Une même revendication : plus de liberté
Les médias publics taisent pendant trois jours ce qui se passe dans le pays. Quand la télévision et la radio d’État évoquent pour la première fois les violences, c’est pour donner la parole aux habitants qui se plaignent des dégâts causés par les manifestants. Mais la presse privée et surtout Internet relaient le mouvement. Sur les réseaux sociaux, les images des émeutes circulent presque instantanément. Des dizaines de « groupes » et de « forums » sont créés, malgré les difficultés que connaissent les internautes pour se connecter. Pendant plusieurs jours, Facebook et Twitter seront ainsi quasi inaccessibles. Une censure qui accroit la solidarité entre Algériens et Tunisiens, qui se battent finalement pour la même chose : plus de liberté. Car aux mots d’ordre initiaux sur la cherté de la vie, ont succédé des revendications plus profondes sur les conditions de vie d’une jeunesse sans espoir ni perspectives d’avenir. « Ces populations expriment des préoccupations non seulement d’ordre social, mais aussi d’ordre économique, culturel, cultuel (…) Aujourd’hui, ce mouvement contestataire multiforme, qui a tendance à se radicaliser et à être de plus en plus violent, se propage dans d’autres régions du pays et touche les petites villes et les localités notamment de l’extrême sud, connues pourtant pour leur calme imperturbable », analyse le sociologue Nacer Djabi.
Face à cette détresse, le gouvernement ne propose que des mesures économiques et strictement conjoncturelles : des exonérations de charges pour faire baisser les prix de l’huile et du sucre. Pour les Algériens c’est un nouveau scandale. Pour beaucoup, les importateurs et les grossistes, qui ont construit leur richesse par la corruption et le détournement de la manne pétrolière, renforcent encore un peu plus leur position dans un pays qui importe la grande majorité des biens qu’il consomme. D’ailleurs, certains les accusent d’avoir sciemment déclenché ces « émeutes de la faim » pour mettre en difficulté les autorités qui tentent en ce moment de reprendre la main sur le commerce informel qui gangrène l’économie du pays.

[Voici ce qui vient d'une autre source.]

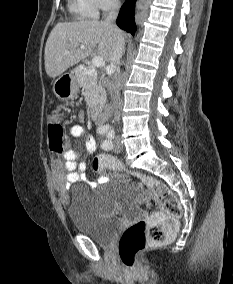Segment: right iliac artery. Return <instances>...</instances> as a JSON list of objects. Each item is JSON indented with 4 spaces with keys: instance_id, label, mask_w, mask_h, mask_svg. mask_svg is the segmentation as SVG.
Listing matches in <instances>:
<instances>
[{
    "instance_id": "82829eb1",
    "label": "right iliac artery",
    "mask_w": 233,
    "mask_h": 284,
    "mask_svg": "<svg viewBox=\"0 0 233 284\" xmlns=\"http://www.w3.org/2000/svg\"><path fill=\"white\" fill-rule=\"evenodd\" d=\"M107 131H108V128L105 127V126L98 128V133H100V134H104V133H106Z\"/></svg>"
}]
</instances>
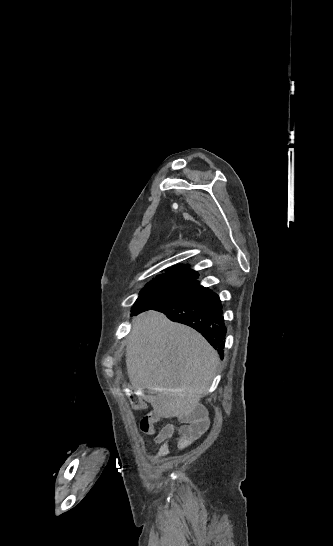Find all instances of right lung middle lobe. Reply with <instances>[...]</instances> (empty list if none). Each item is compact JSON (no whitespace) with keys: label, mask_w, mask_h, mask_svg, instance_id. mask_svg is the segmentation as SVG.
<instances>
[{"label":"right lung middle lobe","mask_w":333,"mask_h":546,"mask_svg":"<svg viewBox=\"0 0 333 546\" xmlns=\"http://www.w3.org/2000/svg\"><path fill=\"white\" fill-rule=\"evenodd\" d=\"M200 287L195 280L159 275L141 291L132 311L148 310L161 303L188 295Z\"/></svg>","instance_id":"obj_1"}]
</instances>
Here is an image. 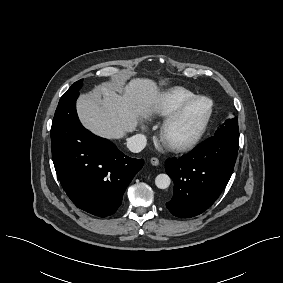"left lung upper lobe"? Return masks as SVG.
<instances>
[{
    "label": "left lung upper lobe",
    "mask_w": 283,
    "mask_h": 283,
    "mask_svg": "<svg viewBox=\"0 0 283 283\" xmlns=\"http://www.w3.org/2000/svg\"><path fill=\"white\" fill-rule=\"evenodd\" d=\"M215 136L224 138L234 144H239L238 119L234 118L227 120L216 130Z\"/></svg>",
    "instance_id": "obj_1"
}]
</instances>
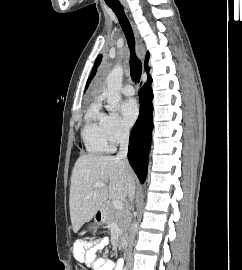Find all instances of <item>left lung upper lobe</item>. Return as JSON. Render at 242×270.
Returning a JSON list of instances; mask_svg holds the SVG:
<instances>
[{"mask_svg": "<svg viewBox=\"0 0 242 270\" xmlns=\"http://www.w3.org/2000/svg\"><path fill=\"white\" fill-rule=\"evenodd\" d=\"M101 55L97 58V60H96V63H95V67L100 63V61H101Z\"/></svg>", "mask_w": 242, "mask_h": 270, "instance_id": "5c2ea615", "label": "left lung upper lobe"}]
</instances>
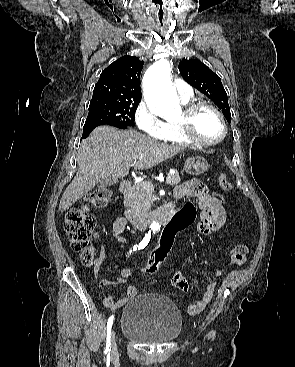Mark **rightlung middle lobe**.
<instances>
[{"instance_id": "dd1d6c3e", "label": "right lung middle lobe", "mask_w": 295, "mask_h": 367, "mask_svg": "<svg viewBox=\"0 0 295 367\" xmlns=\"http://www.w3.org/2000/svg\"><path fill=\"white\" fill-rule=\"evenodd\" d=\"M139 102L140 100L109 95H93L82 137L100 125H111L118 128L134 126L135 112Z\"/></svg>"}]
</instances>
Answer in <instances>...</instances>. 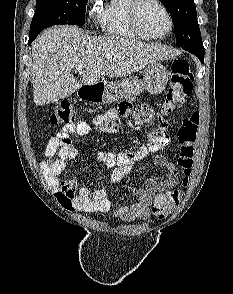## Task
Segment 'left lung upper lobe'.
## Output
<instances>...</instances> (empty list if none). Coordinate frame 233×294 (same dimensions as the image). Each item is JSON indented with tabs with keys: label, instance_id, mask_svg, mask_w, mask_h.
<instances>
[{
	"label": "left lung upper lobe",
	"instance_id": "5c2ea615",
	"mask_svg": "<svg viewBox=\"0 0 233 294\" xmlns=\"http://www.w3.org/2000/svg\"><path fill=\"white\" fill-rule=\"evenodd\" d=\"M174 22L176 44L204 60V47L194 0H160Z\"/></svg>",
	"mask_w": 233,
	"mask_h": 294
}]
</instances>
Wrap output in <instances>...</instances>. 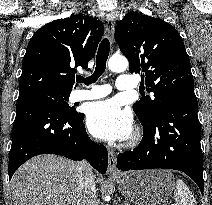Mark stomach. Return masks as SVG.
Returning a JSON list of instances; mask_svg holds the SVG:
<instances>
[{"label": "stomach", "mask_w": 212, "mask_h": 205, "mask_svg": "<svg viewBox=\"0 0 212 205\" xmlns=\"http://www.w3.org/2000/svg\"><path fill=\"white\" fill-rule=\"evenodd\" d=\"M121 194L135 205H163L172 195L175 179L168 170H141L115 178Z\"/></svg>", "instance_id": "obj_1"}]
</instances>
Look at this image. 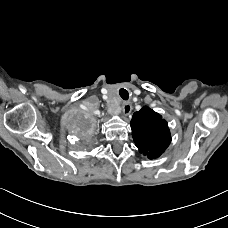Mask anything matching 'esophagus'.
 <instances>
[{
  "mask_svg": "<svg viewBox=\"0 0 228 228\" xmlns=\"http://www.w3.org/2000/svg\"><path fill=\"white\" fill-rule=\"evenodd\" d=\"M122 110L124 115H129L132 111V105L130 104V102H124L123 106H122Z\"/></svg>",
  "mask_w": 228,
  "mask_h": 228,
  "instance_id": "obj_1",
  "label": "esophagus"
}]
</instances>
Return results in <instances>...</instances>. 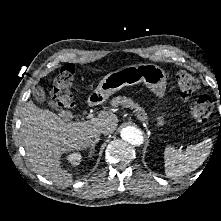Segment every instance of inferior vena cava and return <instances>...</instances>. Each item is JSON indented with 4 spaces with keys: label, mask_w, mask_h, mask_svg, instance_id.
Listing matches in <instances>:
<instances>
[{
    "label": "inferior vena cava",
    "mask_w": 221,
    "mask_h": 221,
    "mask_svg": "<svg viewBox=\"0 0 221 221\" xmlns=\"http://www.w3.org/2000/svg\"><path fill=\"white\" fill-rule=\"evenodd\" d=\"M101 133L105 134L106 131H105L104 129H102V128H101V129L94 130V132H93L94 138L96 139L97 137H99V135H100Z\"/></svg>",
    "instance_id": "obj_1"
}]
</instances>
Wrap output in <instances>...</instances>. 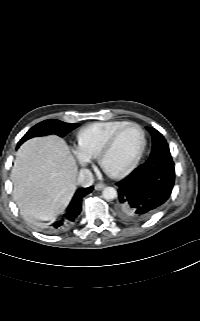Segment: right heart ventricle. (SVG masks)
<instances>
[{"mask_svg":"<svg viewBox=\"0 0 200 321\" xmlns=\"http://www.w3.org/2000/svg\"><path fill=\"white\" fill-rule=\"evenodd\" d=\"M129 123L126 120H111L91 123L77 133L79 149L87 156L97 157L99 151L110 138V136L120 127Z\"/></svg>","mask_w":200,"mask_h":321,"instance_id":"obj_1","label":"right heart ventricle"}]
</instances>
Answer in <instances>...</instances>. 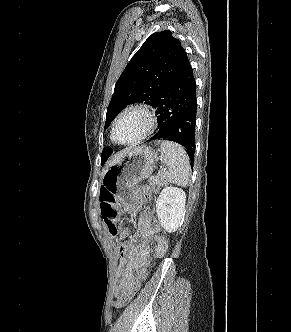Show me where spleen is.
<instances>
[{"instance_id":"3e777b00","label":"spleen","mask_w":291,"mask_h":332,"mask_svg":"<svg viewBox=\"0 0 291 332\" xmlns=\"http://www.w3.org/2000/svg\"><path fill=\"white\" fill-rule=\"evenodd\" d=\"M160 161L168 167L165 179L169 183L185 187L190 177V159L185 149L172 141L160 144Z\"/></svg>"}]
</instances>
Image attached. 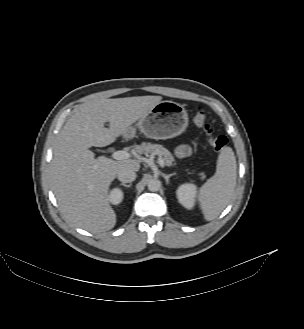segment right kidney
I'll return each instance as SVG.
<instances>
[{
    "instance_id": "1",
    "label": "right kidney",
    "mask_w": 304,
    "mask_h": 329,
    "mask_svg": "<svg viewBox=\"0 0 304 329\" xmlns=\"http://www.w3.org/2000/svg\"><path fill=\"white\" fill-rule=\"evenodd\" d=\"M123 198H124V194H123L122 190H120L118 188L112 189L109 194V201L113 205L120 204L122 202Z\"/></svg>"
}]
</instances>
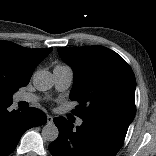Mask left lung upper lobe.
Returning <instances> with one entry per match:
<instances>
[{"mask_svg": "<svg viewBox=\"0 0 156 156\" xmlns=\"http://www.w3.org/2000/svg\"><path fill=\"white\" fill-rule=\"evenodd\" d=\"M60 57L74 73L70 99L81 119H113L129 126L135 117L136 80L130 66L103 46L60 47Z\"/></svg>", "mask_w": 156, "mask_h": 156, "instance_id": "left-lung-upper-lobe-1", "label": "left lung upper lobe"}]
</instances>
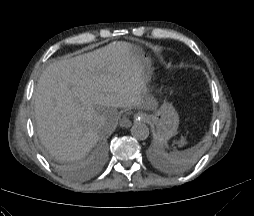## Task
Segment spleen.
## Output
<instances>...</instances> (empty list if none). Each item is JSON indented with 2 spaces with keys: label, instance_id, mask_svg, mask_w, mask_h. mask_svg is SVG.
<instances>
[{
  "label": "spleen",
  "instance_id": "obj_1",
  "mask_svg": "<svg viewBox=\"0 0 254 216\" xmlns=\"http://www.w3.org/2000/svg\"><path fill=\"white\" fill-rule=\"evenodd\" d=\"M165 156H166L169 160H172V159H174V157H175V153L172 152V153H170V154H165Z\"/></svg>",
  "mask_w": 254,
  "mask_h": 216
}]
</instances>
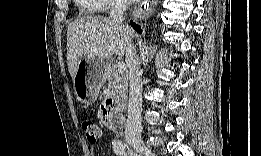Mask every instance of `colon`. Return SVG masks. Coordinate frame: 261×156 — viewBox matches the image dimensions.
I'll list each match as a JSON object with an SVG mask.
<instances>
[{"label":"colon","instance_id":"5ec220e1","mask_svg":"<svg viewBox=\"0 0 261 156\" xmlns=\"http://www.w3.org/2000/svg\"><path fill=\"white\" fill-rule=\"evenodd\" d=\"M111 114V106L106 103L103 107L104 123L110 124ZM81 128L86 135L87 141L90 144H96L101 135L100 127L90 117H83L81 119Z\"/></svg>","mask_w":261,"mask_h":156}]
</instances>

Dans le fond, rien n’est réglé
Aujourd’hui, le calme est revenu dans le pays mais dans le fond rien n’est réglé. L’émeute semble être devenue le seul moyen d’expression et de rébellion d’une population ignorée de ses dirigeants. Le pays a d’ailleurs connu d’autres mouvements de protestation ces derniers mois, pour réclamer des logements, la construction de routes, etc. À chaque fois, ces mouvements s’éteignent aussi vite qu’ils ont commencé. Difficile alors de croire à un changement imminent. L’opposition a pourtant décidé ces derniers jours de prendre le relai sur le terrain, sans doute piquée au vif par la réussite de la protestation chez le voisin tunisien, souvent moqué de ce côté de la frontière. Mais la situation en Algérie est différente de celle de la Tunisie et la mobilisation est difficile. La population qui a vécu plus de dix ans de terrorisme craint toujours un retour à la violence et une récupération d’un éventuel mouvement par les islamistes. Le Rassemblement pour la culture et la démocratie, parti laïc dirigé par l’opposant Saïd Sadi, appelle tout de même à une marche samedi prochain à Alger. Une marche que le pouvoir algérien a d’ores et déjà interdite.